WHAT TO DO >>
Read the listing below and copy out every line that holds "Sunday".

━━━━━━━━━━

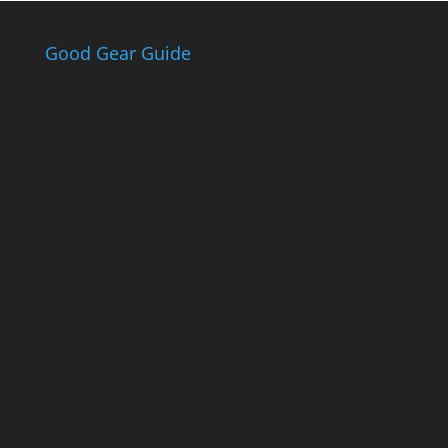
Good Gear Guide
The Good Gear
Guide
Sign up to receive the Eden Gas &
Gear Good Gear Guide. We only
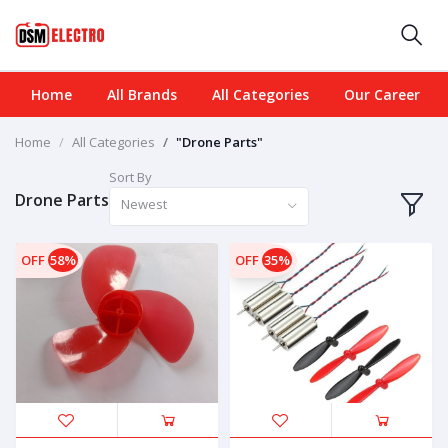
Home
All Brands
All Categories
Our Career
Home
All Categories
"Drone Parts"
Sort By
Drone Parts
Newest
OFF
58%
OFF
35%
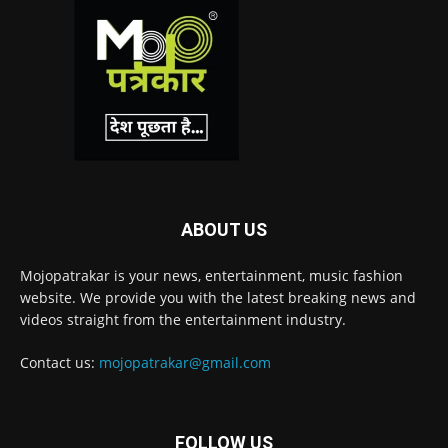
ABOUT US
Mojopatrakar is your news, entertainment, music fashion
website. We provide you with the latest breaking news and
videos straight from the entertainment industry.
Contact us:
mojopatrakar@gmail.com
FOLLOW US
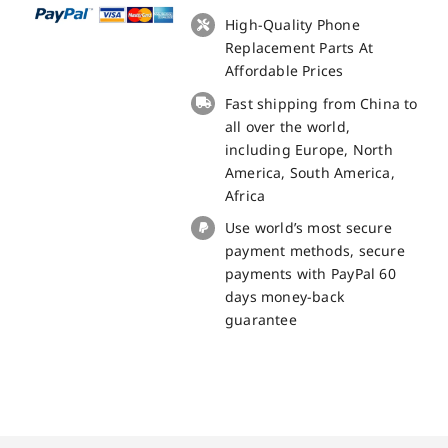
with
High-Quality Phone
Receiver
Replacement Parts At
and
Affordable Prices
Mic
Fast shipping from China to
for
all over the world,
Blackview
including Europe, North
BL5000
America, South America,
Replacement
Africa
Part
Use world’s most secure
quantity
payment methods, secure
payments with PayPal 60
days money-back
guarantee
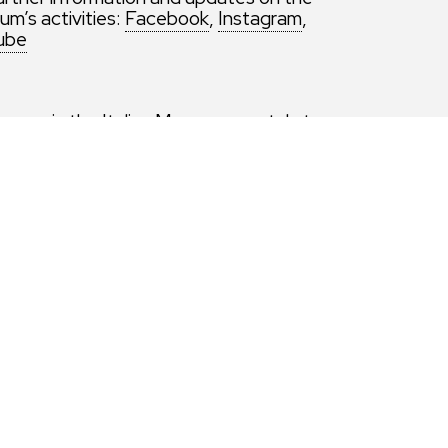
m’s activities:
Facebook
,
Instagram
,
ube
ice or via the Italian Museums portal at
ng the visit options ‘Sunday at the Museum.
 ‘Sunday at the Museum. Free admission
nphitheater’.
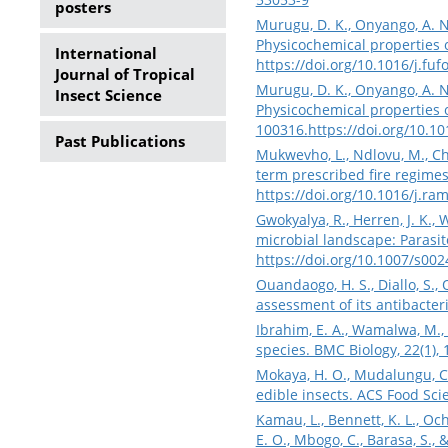
posters
Murugu, D. K., Onyango, A. N.,
Physicochemical properties of
International
https://doi.org/10.1016/j.fu
Journal of Tropical
Murugu, D. K., Onyango, A. N.,
Insect Science
Physicochemical properties of
100316.
https://doi.org/10.1
Past Publications
Mukwevho, L., Ndlovu, M., Ch
term prescribed fire regime
https://doi.org/10.1016/j.ra
Gwokyalya, R., Herren, J. K., 
microbial landscape: Parasito
https://doi.org/10.1007/s00
Ouandaogo, H. S., Diallo, S.,
assessment of its antibacter
Ibrahim, E. A., Wamalwa, M., 
species. BMC Biology, 22(1),
Mokaya, H. O., Mudalungu, C.
edible insects. ACS Food Sc
Kamau, L., Bennett, K. L., Oc
E. O., Mbogo, C., Barasa, S.,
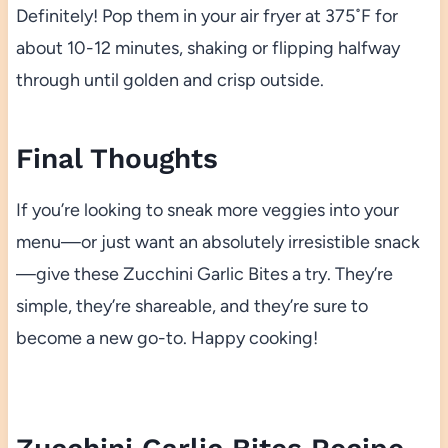
Definitely! Pop them in your air fryer at 375˚F for
about 10-12 minutes, shaking or flipping halfway
through until golden and crisp outside.
Final Thoughts
If you’re looking to sneak more veggies into your
menu—or just want an absolutely irresistible snack
—give these Zucchini Garlic Bites a try. They’re
simple, they’re shareable, and they’re sure to
become a new go-to. Happy cooking!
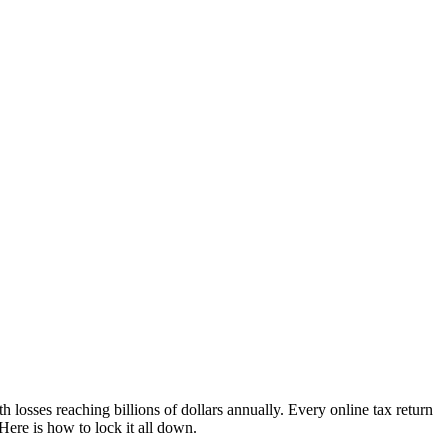
h losses reaching billions of dollars annually. Every online tax return
ere is how to lock it all down.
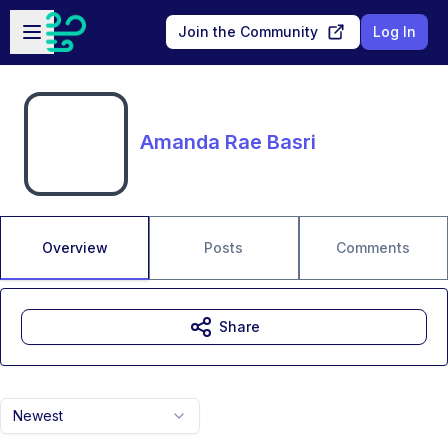
Skip to main content
Open sidebar
Join the Community
Log In
Amanda Rae Basri
Overview
Posts
Comments
Share
Newest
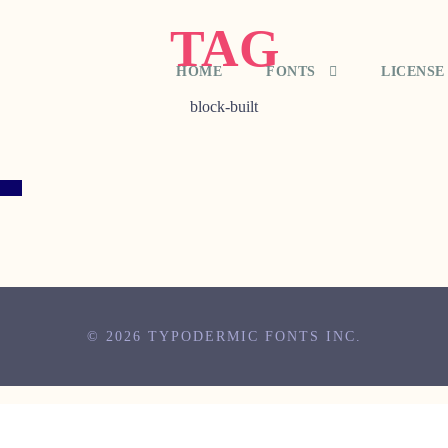
TAG
HOME
FONTS
LICENSE
block-built
© 2026 TYPODERMIC FONTS INC.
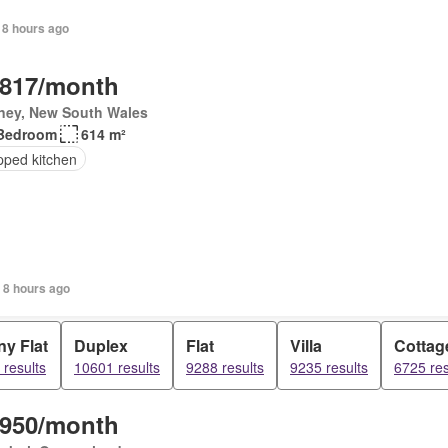
 8 hours ago
,817/month
ney, New South Wales
Bedroom
614 m²
pped kitchen
 8 hours ago
y Flat
Duplex
Flat
Villa
Cottag
results
10601 results
9288 results
9235 results
6725 res
,950/month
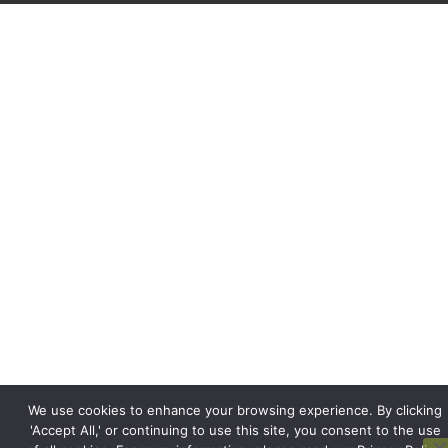
We use cookies to enhance your browsing experience. By clicking
'Accept All,' or continuing to use this site, you consent to the use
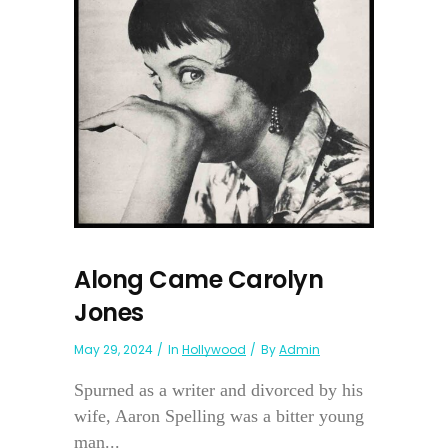
Along Came Carolyn
Jones
May 29, 2024
In
Hollywood
By
Admin
Spurned as a writer and divorced by his
wife, Aaron Spelling was a bitter young
man...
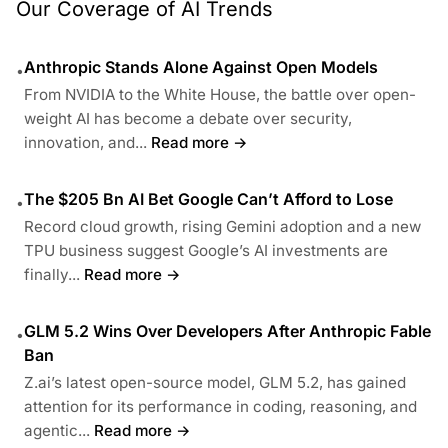
Our Coverage of AI Trends
Anthropic Stands Alone Against Open Models
•
From NVIDIA to the White House, the battle over open-
weight AI has become a debate over security,
innovation, and...
Read more →
The $205 Bn AI Bet Google Can’t Afford to Lose
•
Record cloud growth, rising Gemini adoption and a new
TPU business suggest Google’s AI investments are
finally...
Read more →
GLM 5.2 Wins Over Developers After Anthropic Fable
•
Ban
Z.ai’s latest open-source model, GLM 5.2, has gained
attention for its performance in coding, reasoning, and
agentic...
Read more →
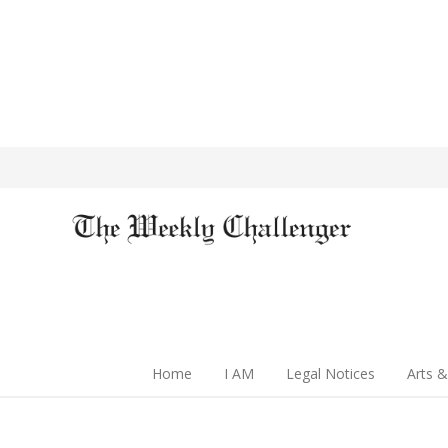
Home
I AM
Legal Notices
Arts &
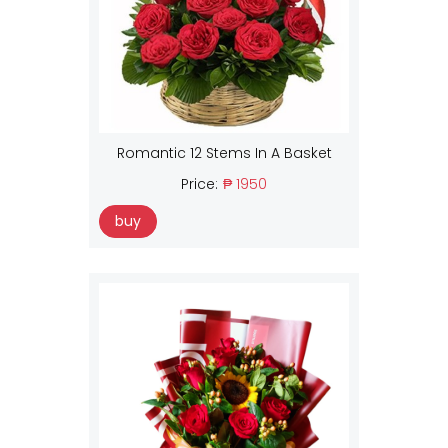
Romantic 12 Stems In A Basket
Price:
₱ 1950
buy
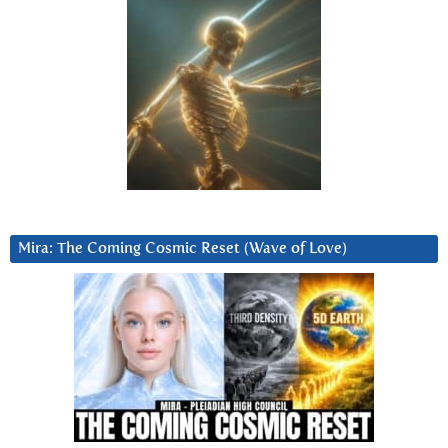
Mira: The Coming Cosmic Reset (Wave of Love)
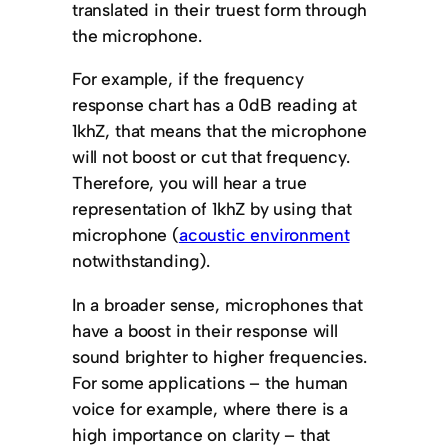
translated in their truest form through
the microphone.
For example, if the frequency
response chart has a 0dB reading at
1khZ, that means that the microphone
will not boost or cut that frequency.
Therefore, you will hear a true
representation of 1khZ by using that
microphone (
acoustic environment
notwithstanding).
In a broader sense, microphones that
have a boost in their response will
sound brighter to higher frequencies.
For some applications – the human
voice for example, where there is a
high importance on clarity – that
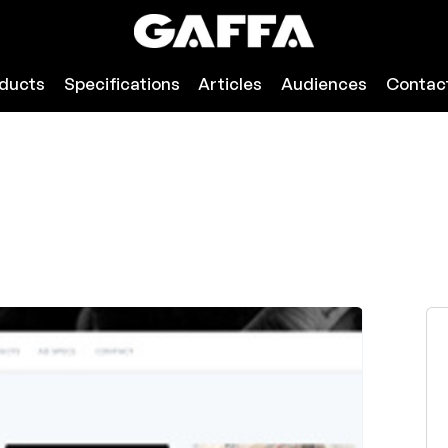
ducts
Specifications
Articles
Audiences
Contac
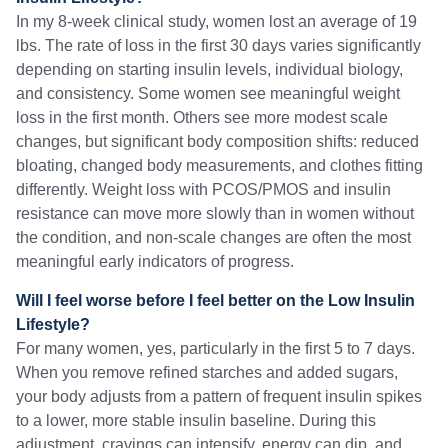
In my 8-week clinical study, women lost an average of 19
lbs. The rate of loss in the first 30 days varies significantly
depending on starting insulin levels, individual biology,
and consistency. Some women see meaningful weight
loss in the first month. Others see more modest scale
changes, but significant body composition shifts: reduced
bloating, changed body measurements, and clothes fitting
differently. Weight loss with PCOS/PMOS and insulin
resistance can move more slowly than in women without
the condition, and non-scale changes are often the most
meaningful early indicators of progress.
Will I feel worse before I feel better on the Low Insulin
Lifestyle?
For many women, yes, particularly in the first 5 to 7 days.
When you remove refined starches and added sugars,
your body adjusts from a pattern of frequent insulin spikes
to a lower, more stable insulin baseline. During this
adjustment, cravings can intensify, energy can dip, and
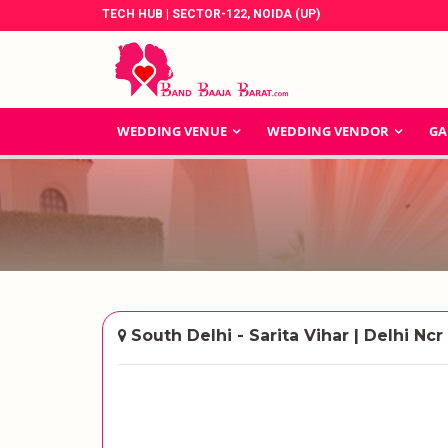
TECH HUB | SECTOR-122, NOIDA (UP)
WEDDING VENUE
WEDDING VENDOR
GA
South Delhi - Sarita Vihar | Delhi Ncr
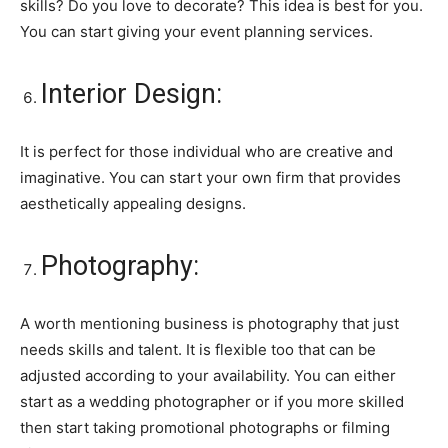
skills? Do you love to decorate? This idea is best for you.
You can start giving your event planning services.
Interior Design:
It is perfect for those individual who are creative and
imaginative. You can start your own firm that provides
aesthetically appealing designs.
Photography:
A worth mentioning business is photography that just
needs skills and talent. It is flexible too that can be
adjusted according to your availability. You can either
start as a wedding photographer or if you more skilled
then start taking promotional photographs or filming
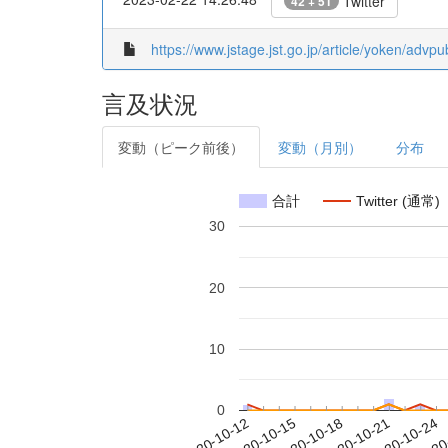
Twitter
42 + 51
https://www.jstage.jst.go.jp/article/yoken/advp
言及状況
変動（ピーク前後）
変動（月別）
分布
合計
Twitter (通常)
30
20
10
0
2020-10-18
2020-10-21
2020-10-24
2020
2020-10-12
2020-10-15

━━━━━━━━━━

EXERCISE SOLUTION >>
ng the visit options ‘Sunday at the Museum.
 ‘Sunday at the Museum. Free admission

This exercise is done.